WA Legal Roundup: Division II
Lamtec, a New Jersey company engaged in the manufacturing and selling of vapor barriers and insulation facings, does business (over the phone) with several WA clients. The orders are placed via telephone and the goods are shipped F.O.B with the customers bearing the risk of loss. Lamtec employees (of which are located in New Jersey and one in Ohio) have “visited” their WA clients several times in the tax years of 1997 and 2003 (the years at issue in this case) and, while no sales were placed, admitted that the purpose was to maintain the customer relations.
The Department contacted Lamtec and determined that their sales activities were subject to the State’s taxing authority and assessed a B&O tax (business and occupation) of $71,566.12. Lamtec appealed to the Department Appeals Board who confirmed the tax assessment.

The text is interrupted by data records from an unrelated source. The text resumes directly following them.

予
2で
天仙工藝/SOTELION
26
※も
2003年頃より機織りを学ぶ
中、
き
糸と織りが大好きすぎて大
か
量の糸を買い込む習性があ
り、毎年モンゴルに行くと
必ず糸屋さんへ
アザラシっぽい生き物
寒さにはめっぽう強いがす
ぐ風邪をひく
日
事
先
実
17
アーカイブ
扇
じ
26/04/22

After exhausting its remedies, Lamtec paid the taxes and filed suit in Thurston County who granted summary judgment in the Department’s favor. Lametec appealed to the Court of Appeals making the statutory argument that under the specific WAC, WA B&O tax should not apply to Lamtec’s wholesale sales to its Washington clients and a constitutional argument that the B&O tax violates the commerce clause.
Contrary to Lamtec’s belief, the Court ruled that under the WAC, the Department could impose a B&O tax on Lamtec because it found that Lamtec’s customers did receive their goods in Washington (because even though the products were shipped F.O.B New Jersey, the common carriers did not have authority to inspect, accept or reject the goods) and that Lamtec has a nexus with Washington.

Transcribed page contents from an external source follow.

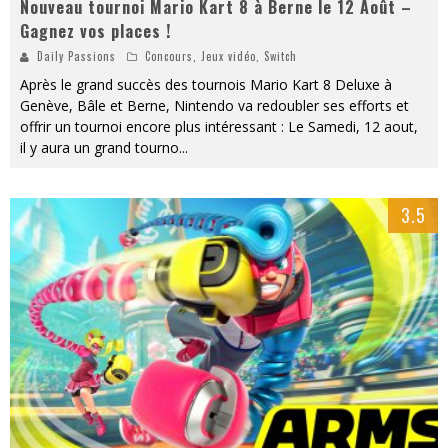
Nouveau tournoi Mario Kart 8 à Berne le 12 Août –
Gagnez vos places !
Daily Passions
Concours
,
Jeux vidéo
,
Switch
Après le grand succès des tournois Mario Kart 8 Deluxe à
Genève, Bâle et Berne, Nintendo va redoubler ses efforts et
offrir un tournoi encore plus intéressant : Le Samedi, 12 aout,
il y aura un grand tourno
...
3.5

The Court evaluated the nexus/commerce clause argument against the four part test developed by the United State Supreme Court. the first prong (that there is a nexus between WA and Lamtec is the only prong being disputed). Despite that Lamtec does not hold a physical presence in the state the Court found that there was in deed a nexus because Lamtec made several in person visits to WA for the purpose of maintaining its market in Washington. Moreover, during these visits the employees answered questions, listened to concerns, provided information on the products, and participated in telephone calls that the clients placed to New Jersey.

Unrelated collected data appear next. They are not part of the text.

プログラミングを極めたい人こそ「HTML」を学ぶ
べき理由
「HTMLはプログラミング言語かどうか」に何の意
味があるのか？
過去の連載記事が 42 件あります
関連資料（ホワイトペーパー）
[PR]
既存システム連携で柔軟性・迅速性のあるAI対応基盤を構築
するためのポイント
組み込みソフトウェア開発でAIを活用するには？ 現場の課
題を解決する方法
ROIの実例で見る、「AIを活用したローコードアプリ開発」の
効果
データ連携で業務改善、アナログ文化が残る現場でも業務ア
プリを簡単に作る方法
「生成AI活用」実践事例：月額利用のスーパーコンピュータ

Finally, the Court held that the Department is not barred from imposing B&O taxes because Lamtec’s activities in Washington are not significantly associated with its sales to the state. The Court ruled that Lamtec has not met its burden to prove their disassociation argument especially in light of the fact that Lamtec sends its employees to maintain its Washington market and its activities are not “separate and independent from its Washington customers.”